Dataset records:
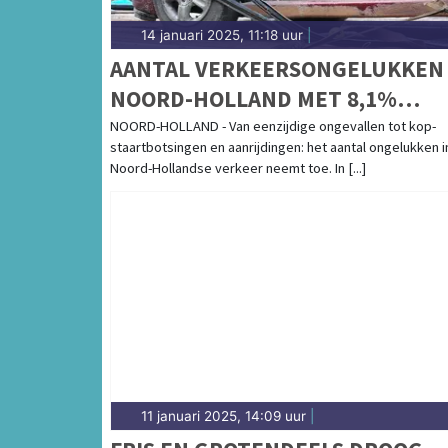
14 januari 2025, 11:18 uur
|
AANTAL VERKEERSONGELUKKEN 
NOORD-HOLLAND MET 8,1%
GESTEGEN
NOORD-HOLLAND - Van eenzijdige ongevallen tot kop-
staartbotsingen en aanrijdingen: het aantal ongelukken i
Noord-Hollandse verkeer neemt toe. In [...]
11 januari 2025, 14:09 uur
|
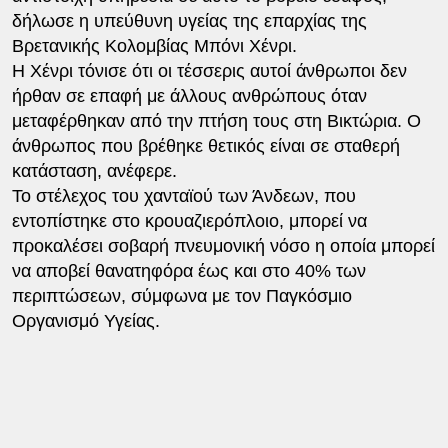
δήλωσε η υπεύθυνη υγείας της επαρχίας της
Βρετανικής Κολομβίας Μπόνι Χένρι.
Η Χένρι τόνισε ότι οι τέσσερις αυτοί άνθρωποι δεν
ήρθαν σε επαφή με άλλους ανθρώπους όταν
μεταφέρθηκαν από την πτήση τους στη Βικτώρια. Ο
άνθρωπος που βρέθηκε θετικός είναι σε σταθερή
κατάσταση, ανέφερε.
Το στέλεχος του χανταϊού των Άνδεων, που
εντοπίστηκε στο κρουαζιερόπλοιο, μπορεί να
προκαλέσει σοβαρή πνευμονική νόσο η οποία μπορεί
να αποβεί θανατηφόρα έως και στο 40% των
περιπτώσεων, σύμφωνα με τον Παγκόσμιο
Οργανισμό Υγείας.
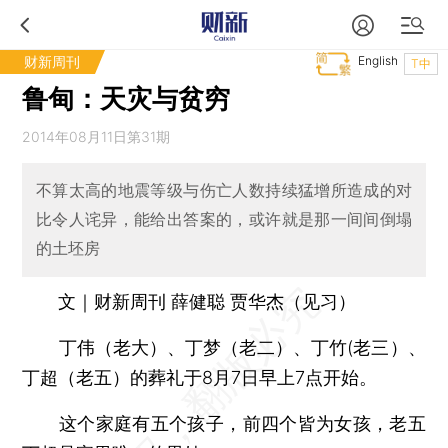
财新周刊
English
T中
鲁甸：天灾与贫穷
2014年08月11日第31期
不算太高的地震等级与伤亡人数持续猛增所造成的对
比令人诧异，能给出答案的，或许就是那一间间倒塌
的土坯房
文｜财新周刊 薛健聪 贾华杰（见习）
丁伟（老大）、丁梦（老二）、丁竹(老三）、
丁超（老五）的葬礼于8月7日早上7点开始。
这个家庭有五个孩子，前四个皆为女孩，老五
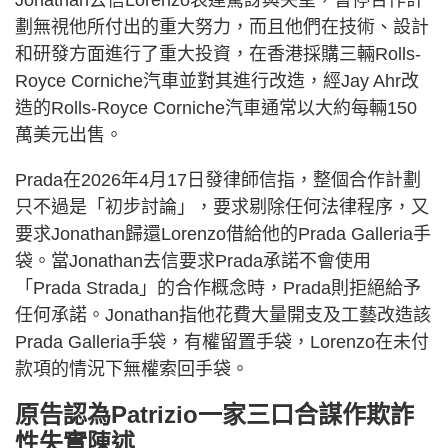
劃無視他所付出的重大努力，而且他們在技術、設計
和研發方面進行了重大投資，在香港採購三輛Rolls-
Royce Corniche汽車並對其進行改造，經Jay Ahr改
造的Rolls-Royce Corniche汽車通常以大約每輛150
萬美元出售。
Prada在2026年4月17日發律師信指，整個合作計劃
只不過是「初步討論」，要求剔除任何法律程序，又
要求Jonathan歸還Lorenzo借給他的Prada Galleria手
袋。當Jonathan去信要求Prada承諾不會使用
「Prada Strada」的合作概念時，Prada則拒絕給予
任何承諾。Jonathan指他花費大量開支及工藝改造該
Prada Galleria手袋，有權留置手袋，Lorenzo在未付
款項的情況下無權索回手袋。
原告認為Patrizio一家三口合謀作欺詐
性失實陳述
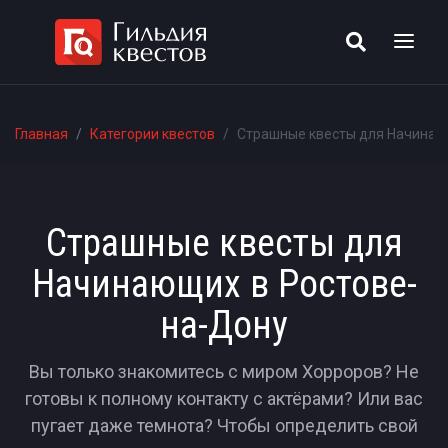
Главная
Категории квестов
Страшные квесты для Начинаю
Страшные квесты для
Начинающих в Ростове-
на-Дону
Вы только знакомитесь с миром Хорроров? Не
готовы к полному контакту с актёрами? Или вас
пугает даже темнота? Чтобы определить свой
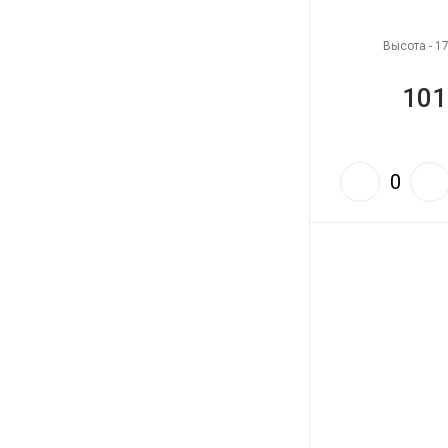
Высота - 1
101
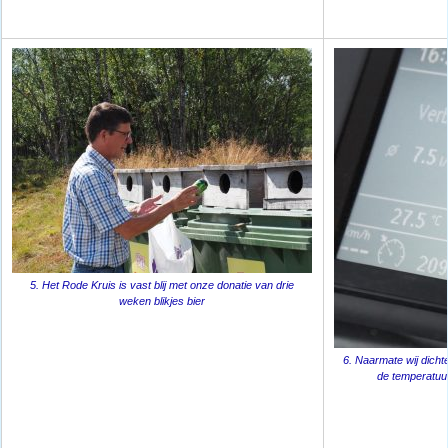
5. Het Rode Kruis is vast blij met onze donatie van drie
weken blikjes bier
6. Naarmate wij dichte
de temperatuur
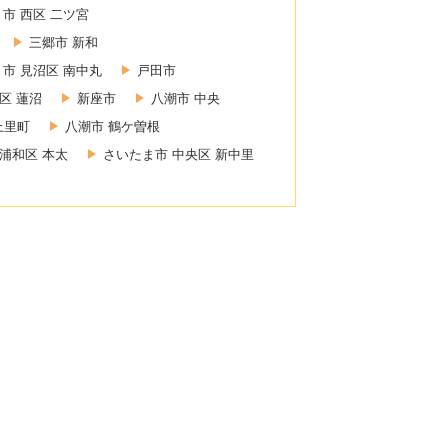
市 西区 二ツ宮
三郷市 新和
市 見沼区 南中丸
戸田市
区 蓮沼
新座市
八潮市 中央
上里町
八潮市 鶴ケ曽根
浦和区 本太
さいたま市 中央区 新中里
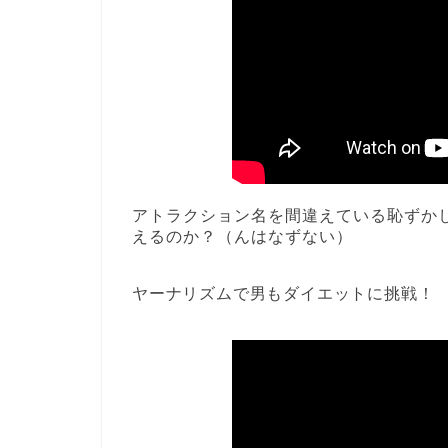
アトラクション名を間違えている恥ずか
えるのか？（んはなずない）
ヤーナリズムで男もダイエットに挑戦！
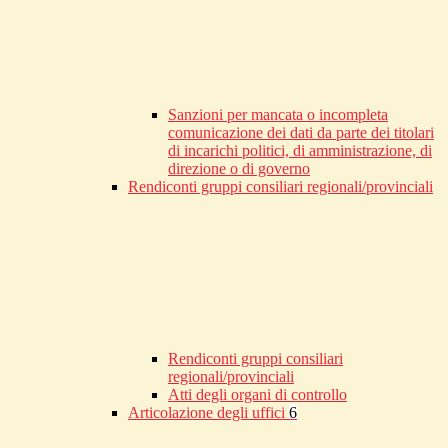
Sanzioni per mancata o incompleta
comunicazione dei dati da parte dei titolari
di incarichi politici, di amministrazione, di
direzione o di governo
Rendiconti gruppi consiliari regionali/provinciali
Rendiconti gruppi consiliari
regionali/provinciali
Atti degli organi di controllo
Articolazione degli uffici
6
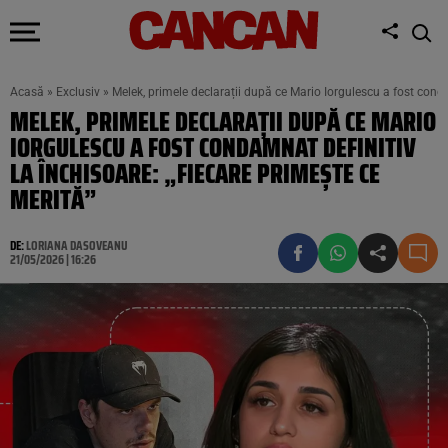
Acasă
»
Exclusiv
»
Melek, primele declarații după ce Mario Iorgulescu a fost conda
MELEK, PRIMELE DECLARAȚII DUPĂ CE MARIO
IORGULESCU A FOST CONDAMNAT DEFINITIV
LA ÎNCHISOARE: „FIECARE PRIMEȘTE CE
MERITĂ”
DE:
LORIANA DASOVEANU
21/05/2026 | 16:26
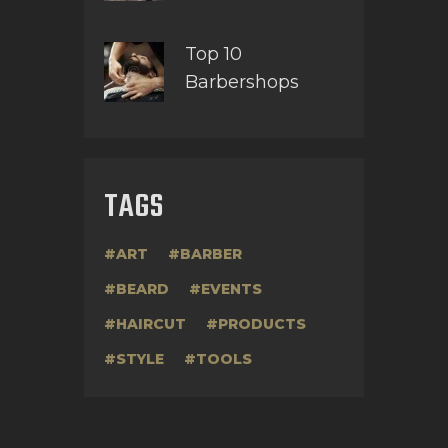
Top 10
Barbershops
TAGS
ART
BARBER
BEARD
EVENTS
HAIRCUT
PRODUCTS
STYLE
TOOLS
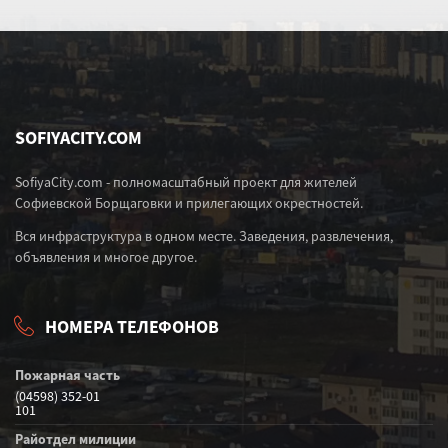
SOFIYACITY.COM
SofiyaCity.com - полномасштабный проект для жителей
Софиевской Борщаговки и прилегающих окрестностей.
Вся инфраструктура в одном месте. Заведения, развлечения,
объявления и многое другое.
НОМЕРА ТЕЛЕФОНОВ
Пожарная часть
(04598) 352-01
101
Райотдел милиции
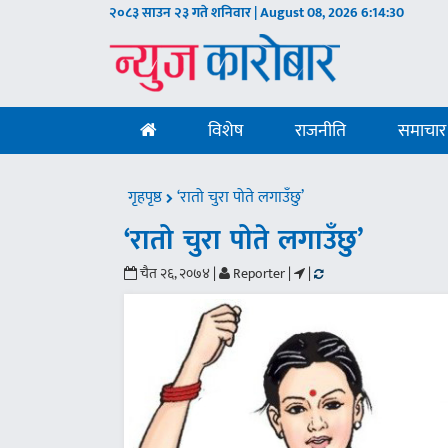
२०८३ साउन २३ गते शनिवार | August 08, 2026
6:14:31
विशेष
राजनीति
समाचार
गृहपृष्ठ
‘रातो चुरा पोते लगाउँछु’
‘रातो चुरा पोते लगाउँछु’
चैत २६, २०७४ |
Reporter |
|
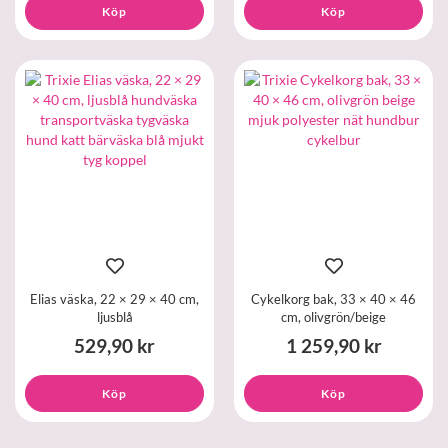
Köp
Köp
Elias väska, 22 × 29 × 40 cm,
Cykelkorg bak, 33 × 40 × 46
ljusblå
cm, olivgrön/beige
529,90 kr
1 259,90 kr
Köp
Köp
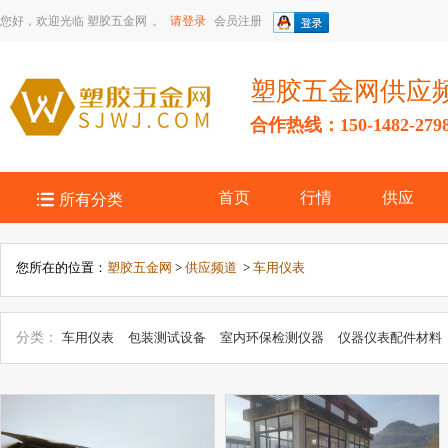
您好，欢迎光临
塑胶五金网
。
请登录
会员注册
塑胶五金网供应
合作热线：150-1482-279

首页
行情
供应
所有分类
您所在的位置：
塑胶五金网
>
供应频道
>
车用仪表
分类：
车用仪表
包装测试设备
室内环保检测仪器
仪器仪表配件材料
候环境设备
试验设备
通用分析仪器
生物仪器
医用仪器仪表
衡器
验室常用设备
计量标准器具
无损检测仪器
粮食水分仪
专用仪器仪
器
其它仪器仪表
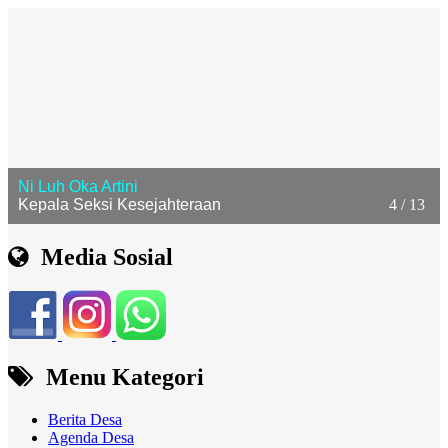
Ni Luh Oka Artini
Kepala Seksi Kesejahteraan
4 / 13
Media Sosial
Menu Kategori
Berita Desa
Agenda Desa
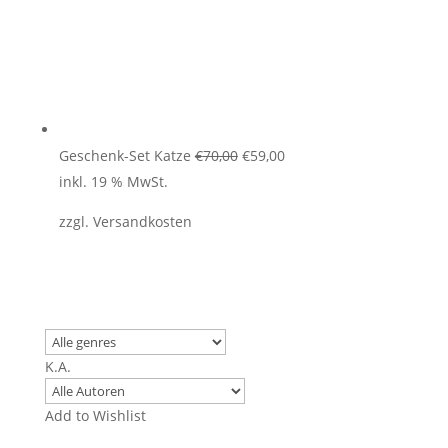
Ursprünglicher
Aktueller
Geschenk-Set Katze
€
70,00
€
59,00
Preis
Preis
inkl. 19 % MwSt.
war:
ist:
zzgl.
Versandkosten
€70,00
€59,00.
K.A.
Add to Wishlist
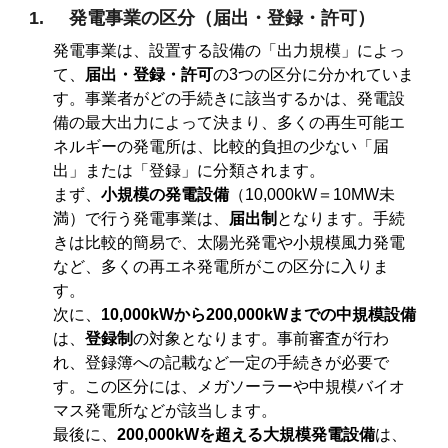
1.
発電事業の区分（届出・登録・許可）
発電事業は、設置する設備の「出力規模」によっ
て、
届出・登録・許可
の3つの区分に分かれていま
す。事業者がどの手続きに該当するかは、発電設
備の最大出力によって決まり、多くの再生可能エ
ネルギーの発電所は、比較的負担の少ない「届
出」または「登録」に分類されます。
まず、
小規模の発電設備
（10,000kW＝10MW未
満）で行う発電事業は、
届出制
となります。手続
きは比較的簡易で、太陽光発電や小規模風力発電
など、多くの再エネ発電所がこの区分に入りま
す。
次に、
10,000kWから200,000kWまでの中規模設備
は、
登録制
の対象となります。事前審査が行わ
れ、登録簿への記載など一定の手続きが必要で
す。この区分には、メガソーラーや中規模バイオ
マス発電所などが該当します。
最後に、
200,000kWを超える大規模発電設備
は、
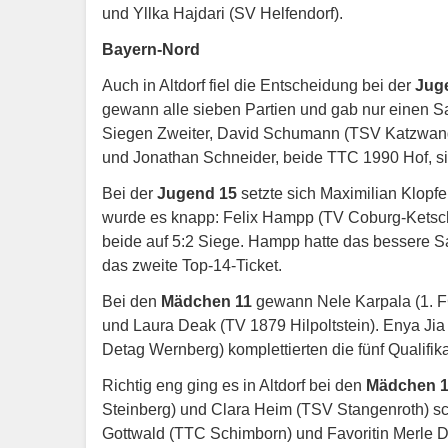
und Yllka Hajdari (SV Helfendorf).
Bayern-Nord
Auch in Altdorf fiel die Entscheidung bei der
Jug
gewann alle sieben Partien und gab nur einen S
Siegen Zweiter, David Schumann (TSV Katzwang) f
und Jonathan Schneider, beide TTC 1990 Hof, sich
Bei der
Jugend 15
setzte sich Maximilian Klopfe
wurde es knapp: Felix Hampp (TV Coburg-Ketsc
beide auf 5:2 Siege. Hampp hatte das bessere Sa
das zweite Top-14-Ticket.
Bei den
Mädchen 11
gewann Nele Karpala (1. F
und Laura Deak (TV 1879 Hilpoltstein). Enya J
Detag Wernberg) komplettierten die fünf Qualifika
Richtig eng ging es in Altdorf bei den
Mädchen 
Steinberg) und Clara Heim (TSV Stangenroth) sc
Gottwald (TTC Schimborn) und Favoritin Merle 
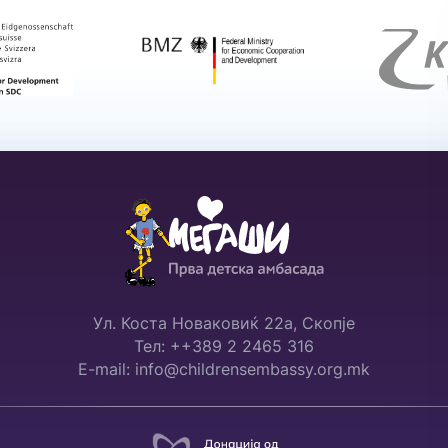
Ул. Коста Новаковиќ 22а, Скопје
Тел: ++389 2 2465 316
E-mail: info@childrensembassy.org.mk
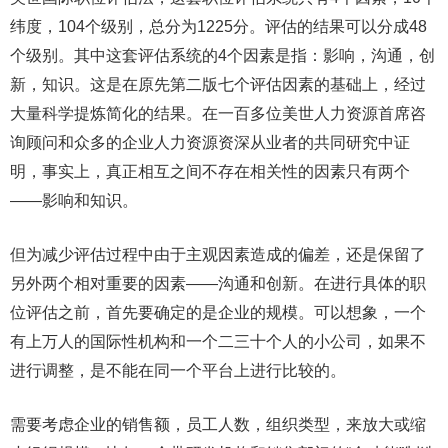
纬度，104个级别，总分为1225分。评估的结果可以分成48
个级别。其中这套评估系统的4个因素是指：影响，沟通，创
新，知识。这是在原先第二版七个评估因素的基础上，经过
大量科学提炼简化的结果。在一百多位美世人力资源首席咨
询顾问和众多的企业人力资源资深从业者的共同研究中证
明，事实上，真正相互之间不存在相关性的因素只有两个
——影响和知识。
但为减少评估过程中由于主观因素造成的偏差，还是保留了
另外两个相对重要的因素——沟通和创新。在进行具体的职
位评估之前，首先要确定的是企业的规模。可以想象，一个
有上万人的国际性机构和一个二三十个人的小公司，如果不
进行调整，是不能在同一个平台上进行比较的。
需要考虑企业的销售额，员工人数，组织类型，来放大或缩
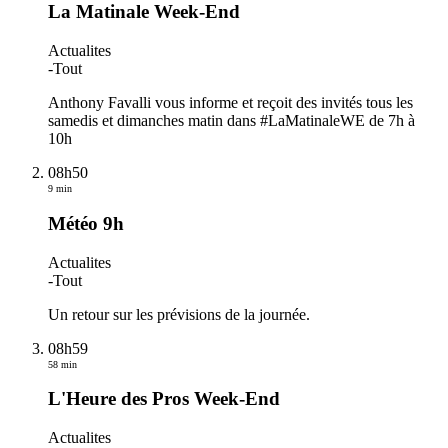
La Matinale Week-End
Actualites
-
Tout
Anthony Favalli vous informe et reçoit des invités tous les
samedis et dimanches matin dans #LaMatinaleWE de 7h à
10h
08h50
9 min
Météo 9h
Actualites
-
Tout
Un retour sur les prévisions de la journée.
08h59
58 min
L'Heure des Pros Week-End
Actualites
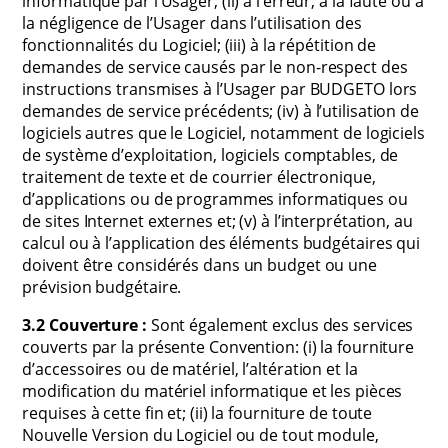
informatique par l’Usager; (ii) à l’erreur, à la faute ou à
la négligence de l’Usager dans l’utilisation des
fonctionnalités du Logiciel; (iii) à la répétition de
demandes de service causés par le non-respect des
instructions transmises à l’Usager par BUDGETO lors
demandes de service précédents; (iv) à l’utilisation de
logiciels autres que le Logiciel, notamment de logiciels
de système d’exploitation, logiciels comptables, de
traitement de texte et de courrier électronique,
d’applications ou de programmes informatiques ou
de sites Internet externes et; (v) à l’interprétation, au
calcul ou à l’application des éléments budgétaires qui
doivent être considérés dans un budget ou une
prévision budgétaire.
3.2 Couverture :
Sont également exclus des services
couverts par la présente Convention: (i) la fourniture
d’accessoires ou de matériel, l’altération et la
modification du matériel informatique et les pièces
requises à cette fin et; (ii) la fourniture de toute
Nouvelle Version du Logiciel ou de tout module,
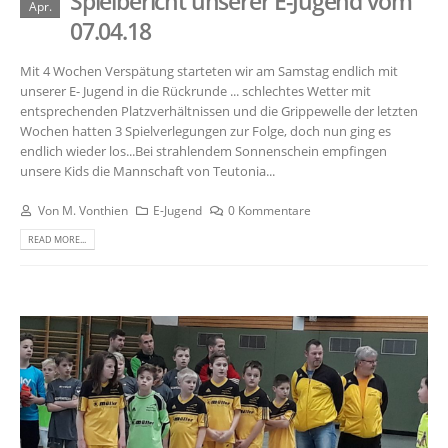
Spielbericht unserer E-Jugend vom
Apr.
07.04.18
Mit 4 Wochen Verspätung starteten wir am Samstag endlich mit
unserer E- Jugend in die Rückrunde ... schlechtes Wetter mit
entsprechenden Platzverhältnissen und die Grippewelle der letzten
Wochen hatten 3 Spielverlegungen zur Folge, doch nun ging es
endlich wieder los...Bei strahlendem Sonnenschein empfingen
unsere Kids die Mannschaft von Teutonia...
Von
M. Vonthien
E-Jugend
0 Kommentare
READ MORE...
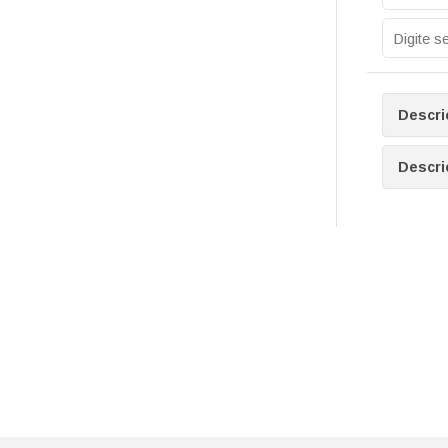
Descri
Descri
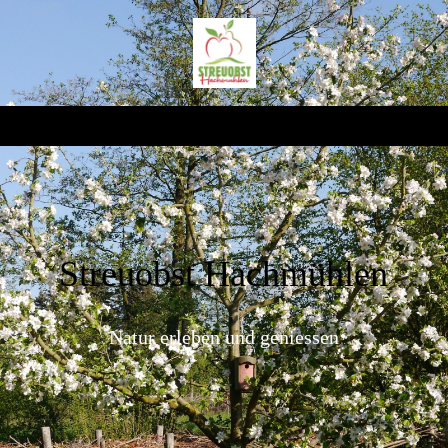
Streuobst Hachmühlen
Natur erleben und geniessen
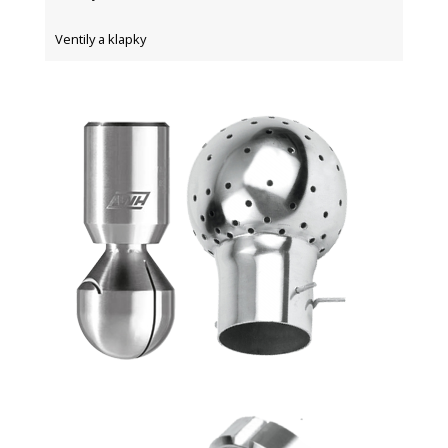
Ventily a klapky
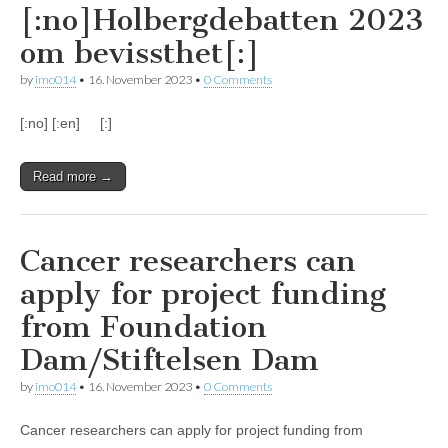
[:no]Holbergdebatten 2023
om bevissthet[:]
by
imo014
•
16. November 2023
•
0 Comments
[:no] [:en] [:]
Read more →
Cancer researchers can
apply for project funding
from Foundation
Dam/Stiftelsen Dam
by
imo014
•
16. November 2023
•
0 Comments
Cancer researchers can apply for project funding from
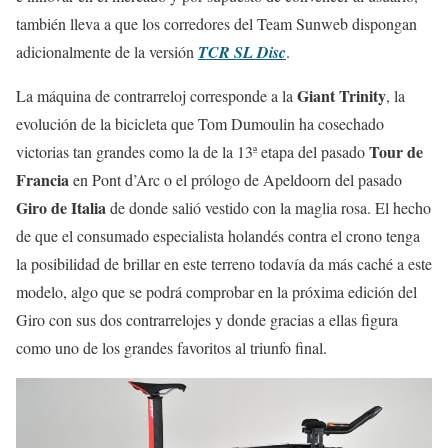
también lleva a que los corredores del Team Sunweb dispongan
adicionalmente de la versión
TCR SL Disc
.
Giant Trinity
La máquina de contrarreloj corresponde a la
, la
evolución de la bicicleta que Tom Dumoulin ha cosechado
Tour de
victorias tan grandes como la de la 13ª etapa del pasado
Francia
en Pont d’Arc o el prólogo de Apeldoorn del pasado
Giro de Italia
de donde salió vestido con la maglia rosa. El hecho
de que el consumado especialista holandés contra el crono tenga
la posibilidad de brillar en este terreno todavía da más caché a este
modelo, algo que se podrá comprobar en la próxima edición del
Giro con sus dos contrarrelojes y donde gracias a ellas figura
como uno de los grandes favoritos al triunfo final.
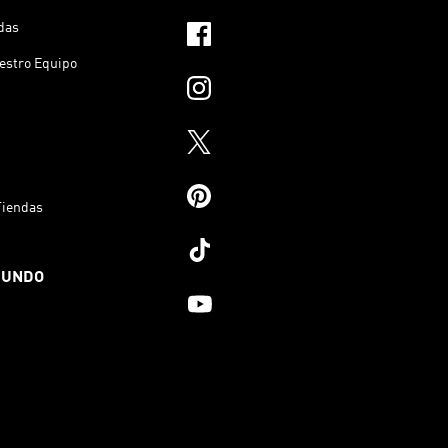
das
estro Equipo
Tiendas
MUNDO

Exercise aim: Would you output only the span of the records above that opens with the line containing "wurde es knapp: Felix Hampp (TV Coburg-Ketsc" and closes with the line containing "La Matinale Week-End", ends included and pictures dropped?

Exercise output:
wurde es knapp: Felix Hampp (TV Coburg-Ketsc
beide auf 5:2 Siege. Hampp hatte das bessere Sa
das zweite Top-14-Ticket.
Bei den
Mädchen 11
gewann Nele Karpala (1. F
und Laura Deak (TV 1879 Hilpoltstein). Enya J
Detag Wernberg) komplettierten die fünf Qualifika
Richtig eng ging es in Altdorf bei den
Mädchen 
Steinberg) und Clara Heim (TSV Stangenroth) sc
Gottwald (TTC Schimborn) und Favoritin Merle 
Ул. Коста Новаковиќ 22а, Скопје
Тел: ++389 2 2465 316
E-mail: info@childrensembassy.org.mk
纬度，104个级别，总分为1225分。评估的结果可以分成48
个级别。其中这套评估系统的4个因素是指：影响，沟通，创
新，知识。这是在原先第二版七个评估因素的基础上，经过
大量科学提炼简化的结果。在一百多位美世人力资源首席咨
询顾问和众多的企业人力资源资深从业者的共同研究中证
明，事实上，真正相互之间不存在相关性的因素只有两个
——影响和知识。
但为减少评估过程中由于主观因素造成的偏差，还是保留了
另外两个相对重要的因素——沟通和创新。在进行具体的职
位评估之前，首先要确定的是企业的规模。可以想象，一个
有上万人的国际性机构和一个二三十个人的小公司，如果不
进行调整，是不能在同一个平台上进行比较的。
需要考虑企业的销售额，员工人数，组织类型，来放大或缩
La Matinale Week-End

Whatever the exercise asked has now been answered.